By Stephen Collins '74
Photography by Brian Speer

When the Jerusalem virus hit the Internet 18 years ago it caused $50 million in damages over three years. In January 2003 the Slammer worm infected more than 90 percent of unprotected servers in 10 minutes and racked up a billion dollars or more in losses.

Chris Ries '05
Illustration by Brian Speer
Meet Chris Ries '05, a computer science major, math minor, and sentry in the battle for cyberland security.

His first order? Know thine enemy. "I have hundreds of worms and viruses and Trojan horses," he said. "They're actually a lot easier to find and collect than you'd think."

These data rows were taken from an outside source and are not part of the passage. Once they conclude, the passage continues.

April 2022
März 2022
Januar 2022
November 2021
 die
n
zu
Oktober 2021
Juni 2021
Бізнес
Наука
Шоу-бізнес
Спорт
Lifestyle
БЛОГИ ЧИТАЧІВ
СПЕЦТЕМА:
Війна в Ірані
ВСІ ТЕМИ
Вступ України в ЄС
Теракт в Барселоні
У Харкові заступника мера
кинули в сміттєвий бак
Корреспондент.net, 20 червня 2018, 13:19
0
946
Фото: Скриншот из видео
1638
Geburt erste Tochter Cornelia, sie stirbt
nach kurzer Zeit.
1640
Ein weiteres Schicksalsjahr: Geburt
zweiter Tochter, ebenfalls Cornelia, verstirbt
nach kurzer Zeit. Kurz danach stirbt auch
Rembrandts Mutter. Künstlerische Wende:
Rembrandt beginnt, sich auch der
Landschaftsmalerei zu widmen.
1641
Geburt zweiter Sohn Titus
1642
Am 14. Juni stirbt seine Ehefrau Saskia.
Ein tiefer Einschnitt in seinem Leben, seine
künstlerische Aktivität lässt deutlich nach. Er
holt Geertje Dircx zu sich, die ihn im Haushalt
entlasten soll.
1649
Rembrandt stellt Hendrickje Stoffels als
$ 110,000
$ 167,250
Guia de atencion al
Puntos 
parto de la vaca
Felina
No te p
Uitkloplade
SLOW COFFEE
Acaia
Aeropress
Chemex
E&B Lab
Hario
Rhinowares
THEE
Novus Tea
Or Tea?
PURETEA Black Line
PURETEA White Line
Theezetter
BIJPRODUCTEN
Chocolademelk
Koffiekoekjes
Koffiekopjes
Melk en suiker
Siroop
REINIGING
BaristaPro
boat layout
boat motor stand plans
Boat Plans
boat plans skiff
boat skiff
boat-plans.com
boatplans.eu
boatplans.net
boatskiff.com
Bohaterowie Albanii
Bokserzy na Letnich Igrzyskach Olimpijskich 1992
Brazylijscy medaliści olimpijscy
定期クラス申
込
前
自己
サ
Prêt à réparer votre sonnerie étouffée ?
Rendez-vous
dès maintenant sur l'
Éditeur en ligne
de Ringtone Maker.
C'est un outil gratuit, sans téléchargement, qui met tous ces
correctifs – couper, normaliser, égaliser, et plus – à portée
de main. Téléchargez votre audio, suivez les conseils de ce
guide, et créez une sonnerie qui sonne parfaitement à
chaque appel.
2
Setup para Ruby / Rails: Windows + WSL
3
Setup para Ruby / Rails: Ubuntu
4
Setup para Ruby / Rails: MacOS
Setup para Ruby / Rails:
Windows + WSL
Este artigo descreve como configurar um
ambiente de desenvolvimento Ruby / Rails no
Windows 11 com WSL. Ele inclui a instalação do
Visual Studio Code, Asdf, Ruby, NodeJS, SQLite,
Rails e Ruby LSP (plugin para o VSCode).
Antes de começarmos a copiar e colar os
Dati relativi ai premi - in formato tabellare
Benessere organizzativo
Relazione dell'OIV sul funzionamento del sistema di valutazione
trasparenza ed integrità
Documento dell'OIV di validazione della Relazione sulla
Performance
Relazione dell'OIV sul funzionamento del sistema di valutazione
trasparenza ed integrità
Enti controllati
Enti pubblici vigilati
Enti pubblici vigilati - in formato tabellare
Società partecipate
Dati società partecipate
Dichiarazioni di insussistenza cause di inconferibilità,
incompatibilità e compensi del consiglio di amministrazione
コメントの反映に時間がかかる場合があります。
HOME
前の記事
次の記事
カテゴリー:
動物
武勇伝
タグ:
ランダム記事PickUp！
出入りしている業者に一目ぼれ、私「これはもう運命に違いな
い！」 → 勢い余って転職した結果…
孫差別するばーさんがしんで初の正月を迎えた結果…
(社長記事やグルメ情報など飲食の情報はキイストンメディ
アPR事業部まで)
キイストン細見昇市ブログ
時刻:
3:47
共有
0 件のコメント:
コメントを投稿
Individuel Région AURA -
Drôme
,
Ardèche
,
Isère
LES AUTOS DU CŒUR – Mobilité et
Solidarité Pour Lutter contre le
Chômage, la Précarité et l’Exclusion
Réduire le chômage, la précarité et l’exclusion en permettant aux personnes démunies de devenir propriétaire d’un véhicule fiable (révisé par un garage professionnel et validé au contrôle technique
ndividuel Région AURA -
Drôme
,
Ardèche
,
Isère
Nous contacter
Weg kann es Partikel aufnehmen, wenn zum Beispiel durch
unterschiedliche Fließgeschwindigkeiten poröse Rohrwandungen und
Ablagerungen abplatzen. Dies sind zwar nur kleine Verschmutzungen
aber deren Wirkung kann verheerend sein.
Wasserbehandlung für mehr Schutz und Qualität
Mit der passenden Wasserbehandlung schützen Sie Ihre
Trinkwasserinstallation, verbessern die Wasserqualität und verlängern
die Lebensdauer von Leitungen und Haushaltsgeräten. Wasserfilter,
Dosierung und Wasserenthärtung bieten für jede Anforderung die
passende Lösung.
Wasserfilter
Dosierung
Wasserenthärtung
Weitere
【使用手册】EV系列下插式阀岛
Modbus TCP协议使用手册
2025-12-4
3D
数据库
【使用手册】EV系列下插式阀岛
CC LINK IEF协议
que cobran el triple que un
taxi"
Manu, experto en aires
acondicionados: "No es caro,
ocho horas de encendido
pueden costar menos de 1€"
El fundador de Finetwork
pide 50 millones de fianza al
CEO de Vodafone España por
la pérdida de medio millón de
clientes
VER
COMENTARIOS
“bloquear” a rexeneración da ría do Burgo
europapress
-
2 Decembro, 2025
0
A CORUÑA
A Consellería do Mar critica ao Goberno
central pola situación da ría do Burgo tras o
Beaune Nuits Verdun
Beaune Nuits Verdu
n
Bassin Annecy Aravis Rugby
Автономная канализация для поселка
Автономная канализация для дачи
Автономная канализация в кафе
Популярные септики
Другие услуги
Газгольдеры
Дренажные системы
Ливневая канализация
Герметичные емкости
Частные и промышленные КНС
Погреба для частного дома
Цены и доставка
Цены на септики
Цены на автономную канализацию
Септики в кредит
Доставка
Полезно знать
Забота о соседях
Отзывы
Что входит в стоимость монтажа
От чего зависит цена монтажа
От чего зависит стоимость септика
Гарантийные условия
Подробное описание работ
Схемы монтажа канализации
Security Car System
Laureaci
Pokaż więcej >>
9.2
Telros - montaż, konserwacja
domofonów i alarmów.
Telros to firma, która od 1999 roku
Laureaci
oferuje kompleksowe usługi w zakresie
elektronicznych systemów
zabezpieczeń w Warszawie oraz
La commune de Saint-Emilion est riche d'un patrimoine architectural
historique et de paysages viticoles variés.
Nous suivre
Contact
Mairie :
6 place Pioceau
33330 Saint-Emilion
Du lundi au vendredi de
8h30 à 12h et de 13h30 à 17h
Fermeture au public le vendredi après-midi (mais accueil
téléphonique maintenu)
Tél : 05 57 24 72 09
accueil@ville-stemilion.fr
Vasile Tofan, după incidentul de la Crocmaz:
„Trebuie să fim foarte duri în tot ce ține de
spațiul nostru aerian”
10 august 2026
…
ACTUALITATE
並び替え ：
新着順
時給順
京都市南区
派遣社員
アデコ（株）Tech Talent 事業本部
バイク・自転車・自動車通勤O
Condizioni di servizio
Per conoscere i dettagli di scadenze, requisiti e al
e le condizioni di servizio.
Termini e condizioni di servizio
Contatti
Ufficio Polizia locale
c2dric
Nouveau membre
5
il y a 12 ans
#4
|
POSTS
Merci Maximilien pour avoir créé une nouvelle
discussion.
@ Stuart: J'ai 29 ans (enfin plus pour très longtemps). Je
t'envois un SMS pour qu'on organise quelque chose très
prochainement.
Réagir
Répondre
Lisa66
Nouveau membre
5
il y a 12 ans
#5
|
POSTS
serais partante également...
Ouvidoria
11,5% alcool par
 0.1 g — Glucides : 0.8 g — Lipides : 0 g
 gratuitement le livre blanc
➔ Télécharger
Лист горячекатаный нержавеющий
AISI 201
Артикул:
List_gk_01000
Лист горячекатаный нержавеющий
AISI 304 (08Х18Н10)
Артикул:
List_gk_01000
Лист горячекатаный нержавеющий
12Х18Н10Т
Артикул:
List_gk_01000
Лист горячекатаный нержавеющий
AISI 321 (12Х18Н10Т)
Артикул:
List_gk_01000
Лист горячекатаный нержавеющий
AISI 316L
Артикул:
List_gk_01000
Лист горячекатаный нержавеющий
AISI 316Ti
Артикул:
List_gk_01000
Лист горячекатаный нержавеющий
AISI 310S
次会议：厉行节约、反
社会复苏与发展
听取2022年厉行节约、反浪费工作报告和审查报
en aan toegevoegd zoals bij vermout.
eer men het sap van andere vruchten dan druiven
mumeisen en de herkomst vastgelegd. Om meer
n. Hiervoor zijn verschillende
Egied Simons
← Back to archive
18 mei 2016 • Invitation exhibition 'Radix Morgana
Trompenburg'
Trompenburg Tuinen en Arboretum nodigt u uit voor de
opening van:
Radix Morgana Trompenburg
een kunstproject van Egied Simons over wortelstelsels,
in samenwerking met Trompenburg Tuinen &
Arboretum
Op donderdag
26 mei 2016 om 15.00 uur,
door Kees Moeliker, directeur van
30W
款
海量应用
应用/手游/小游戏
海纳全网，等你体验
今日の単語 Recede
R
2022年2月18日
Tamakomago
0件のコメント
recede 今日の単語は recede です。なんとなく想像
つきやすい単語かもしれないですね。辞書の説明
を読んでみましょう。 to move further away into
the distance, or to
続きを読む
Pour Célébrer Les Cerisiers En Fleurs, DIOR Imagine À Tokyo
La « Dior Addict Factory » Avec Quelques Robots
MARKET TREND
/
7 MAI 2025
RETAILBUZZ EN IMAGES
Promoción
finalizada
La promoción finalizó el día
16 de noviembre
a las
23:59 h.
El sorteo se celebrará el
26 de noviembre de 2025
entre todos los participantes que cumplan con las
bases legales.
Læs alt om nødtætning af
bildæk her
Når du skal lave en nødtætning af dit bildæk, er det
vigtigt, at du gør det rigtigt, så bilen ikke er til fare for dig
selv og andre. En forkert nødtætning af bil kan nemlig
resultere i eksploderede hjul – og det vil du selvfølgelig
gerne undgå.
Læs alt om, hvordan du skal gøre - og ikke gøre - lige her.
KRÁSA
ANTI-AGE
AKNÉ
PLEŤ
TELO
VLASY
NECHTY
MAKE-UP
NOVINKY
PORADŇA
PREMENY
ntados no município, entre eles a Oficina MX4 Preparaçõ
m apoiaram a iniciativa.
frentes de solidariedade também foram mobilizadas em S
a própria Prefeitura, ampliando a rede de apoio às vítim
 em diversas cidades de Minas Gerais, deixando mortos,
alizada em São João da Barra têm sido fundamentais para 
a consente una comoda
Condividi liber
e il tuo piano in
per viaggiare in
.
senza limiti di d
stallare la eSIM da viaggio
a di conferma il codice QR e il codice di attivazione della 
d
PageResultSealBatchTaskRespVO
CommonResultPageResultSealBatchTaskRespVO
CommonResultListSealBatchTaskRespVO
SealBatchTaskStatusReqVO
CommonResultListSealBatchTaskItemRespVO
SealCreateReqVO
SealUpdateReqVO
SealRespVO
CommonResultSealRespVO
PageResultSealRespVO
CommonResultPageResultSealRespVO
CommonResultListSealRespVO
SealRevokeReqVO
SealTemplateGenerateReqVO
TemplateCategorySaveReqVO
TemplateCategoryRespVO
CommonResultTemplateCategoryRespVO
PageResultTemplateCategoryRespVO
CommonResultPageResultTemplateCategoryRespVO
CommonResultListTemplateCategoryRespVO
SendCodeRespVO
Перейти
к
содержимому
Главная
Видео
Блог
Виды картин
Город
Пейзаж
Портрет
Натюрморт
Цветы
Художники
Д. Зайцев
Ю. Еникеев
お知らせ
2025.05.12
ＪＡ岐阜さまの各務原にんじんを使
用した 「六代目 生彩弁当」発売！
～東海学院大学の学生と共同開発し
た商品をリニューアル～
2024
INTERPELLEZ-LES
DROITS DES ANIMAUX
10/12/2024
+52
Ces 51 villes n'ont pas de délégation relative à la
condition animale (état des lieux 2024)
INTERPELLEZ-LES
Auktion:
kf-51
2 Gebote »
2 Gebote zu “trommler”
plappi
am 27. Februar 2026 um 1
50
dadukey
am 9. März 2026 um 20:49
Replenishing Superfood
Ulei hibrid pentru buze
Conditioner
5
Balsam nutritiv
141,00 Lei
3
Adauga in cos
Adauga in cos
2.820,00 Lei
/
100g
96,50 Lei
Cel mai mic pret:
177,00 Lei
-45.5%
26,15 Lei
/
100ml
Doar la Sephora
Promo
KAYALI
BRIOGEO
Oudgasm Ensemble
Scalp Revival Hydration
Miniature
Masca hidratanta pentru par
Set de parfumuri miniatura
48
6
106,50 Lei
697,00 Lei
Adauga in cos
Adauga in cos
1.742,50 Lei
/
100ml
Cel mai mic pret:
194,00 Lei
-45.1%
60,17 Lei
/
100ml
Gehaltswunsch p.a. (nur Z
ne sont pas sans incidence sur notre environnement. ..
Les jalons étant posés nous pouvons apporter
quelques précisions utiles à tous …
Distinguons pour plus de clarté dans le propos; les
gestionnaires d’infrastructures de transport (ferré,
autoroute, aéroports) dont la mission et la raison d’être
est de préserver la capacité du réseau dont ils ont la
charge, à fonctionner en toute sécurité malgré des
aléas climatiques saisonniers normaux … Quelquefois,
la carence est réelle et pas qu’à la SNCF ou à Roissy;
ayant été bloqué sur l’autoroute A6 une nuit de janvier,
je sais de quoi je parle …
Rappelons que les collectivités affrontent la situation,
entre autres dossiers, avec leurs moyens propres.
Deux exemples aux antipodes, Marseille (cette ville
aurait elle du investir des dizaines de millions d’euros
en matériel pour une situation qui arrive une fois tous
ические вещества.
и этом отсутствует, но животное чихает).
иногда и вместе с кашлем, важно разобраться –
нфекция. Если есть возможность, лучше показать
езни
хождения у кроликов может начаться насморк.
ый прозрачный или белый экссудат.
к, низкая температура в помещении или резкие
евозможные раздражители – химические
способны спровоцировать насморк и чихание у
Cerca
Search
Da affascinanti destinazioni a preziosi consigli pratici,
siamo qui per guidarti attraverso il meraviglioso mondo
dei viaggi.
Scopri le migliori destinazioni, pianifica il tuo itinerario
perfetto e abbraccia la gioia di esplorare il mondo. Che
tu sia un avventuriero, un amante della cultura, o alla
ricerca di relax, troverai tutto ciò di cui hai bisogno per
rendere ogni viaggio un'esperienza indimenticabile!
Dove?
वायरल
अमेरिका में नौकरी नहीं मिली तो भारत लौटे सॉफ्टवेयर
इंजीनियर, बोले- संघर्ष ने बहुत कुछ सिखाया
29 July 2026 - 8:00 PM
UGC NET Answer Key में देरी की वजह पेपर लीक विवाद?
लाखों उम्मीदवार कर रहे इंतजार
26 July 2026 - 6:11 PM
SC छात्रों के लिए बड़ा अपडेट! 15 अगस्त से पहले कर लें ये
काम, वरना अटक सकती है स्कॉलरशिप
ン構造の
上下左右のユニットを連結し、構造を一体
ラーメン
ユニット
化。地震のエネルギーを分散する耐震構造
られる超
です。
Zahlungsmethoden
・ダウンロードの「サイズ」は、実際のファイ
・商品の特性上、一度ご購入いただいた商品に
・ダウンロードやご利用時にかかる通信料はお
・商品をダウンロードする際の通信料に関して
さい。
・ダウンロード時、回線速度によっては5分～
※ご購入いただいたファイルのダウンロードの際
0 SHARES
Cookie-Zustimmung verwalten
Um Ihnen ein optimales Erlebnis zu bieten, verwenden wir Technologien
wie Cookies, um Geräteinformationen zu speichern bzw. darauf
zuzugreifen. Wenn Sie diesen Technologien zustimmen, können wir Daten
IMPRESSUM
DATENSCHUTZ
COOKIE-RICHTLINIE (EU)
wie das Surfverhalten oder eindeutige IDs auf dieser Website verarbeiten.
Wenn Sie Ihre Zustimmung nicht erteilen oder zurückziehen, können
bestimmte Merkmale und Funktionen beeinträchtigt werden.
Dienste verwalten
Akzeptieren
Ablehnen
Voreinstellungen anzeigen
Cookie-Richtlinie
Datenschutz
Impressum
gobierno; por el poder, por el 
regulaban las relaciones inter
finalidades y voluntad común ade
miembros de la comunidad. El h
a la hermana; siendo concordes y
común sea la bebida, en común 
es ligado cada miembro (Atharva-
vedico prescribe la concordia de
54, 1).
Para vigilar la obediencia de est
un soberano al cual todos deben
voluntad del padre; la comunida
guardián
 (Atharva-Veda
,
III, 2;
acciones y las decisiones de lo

With the utmost care and security, Ries studies malicious agents to understand how they operate. Most new versions are actually variants of existing agents, he says. He's concerned that current state-of-the-art defenses against attacks"experts poring over code for a week or two looking for something familiar or malicious"won't stand up.

So, working with Assistant Professor of Computer Science Daniel Bilar, a network security expert, Ries is building a database of information about how viruses and worms interact with the host computer's operating system. His goal is a tool that quickly and automatically identifies and classifies attacks. He plans to put his database online as a resource for academic and commercial cyber-sleuths and writers of anti-virus software.

Ries is no amateur. He spent last summer working for the National Cyber-Forensics and Training Alliance in Pittsburgh, his hometown, and he consulted with the Computer Emergency Response Team at Carnegie-Mellon about his senior-year research.

While hackers initially wrote malicious code for the intellectual challenge, they now do it for profit. "The spam world is like organized crime," he said. "It's hierarchical." Malicious programmers most commonly write code to mask the origin of attack and to steal bandwidth by using host computers to send spam.

"Believe it or not, people actually do get business from spam," he said. If you send enough, even a minuscule response rate can be lucrative. Last summer, he said, "We were investigating spammers who were three or four years older than us who had brand new houses and new cars."

When not in the computer lab, Ries intercepts treacherous  slapshots as a goalie on the varsity men's hockey team.

Said Bilar: "He's very driven and he's very competent." And, knowing the value of malicious code work, Bilar told him "he should invite me onto his yacht in four years. He has a very brilliant future."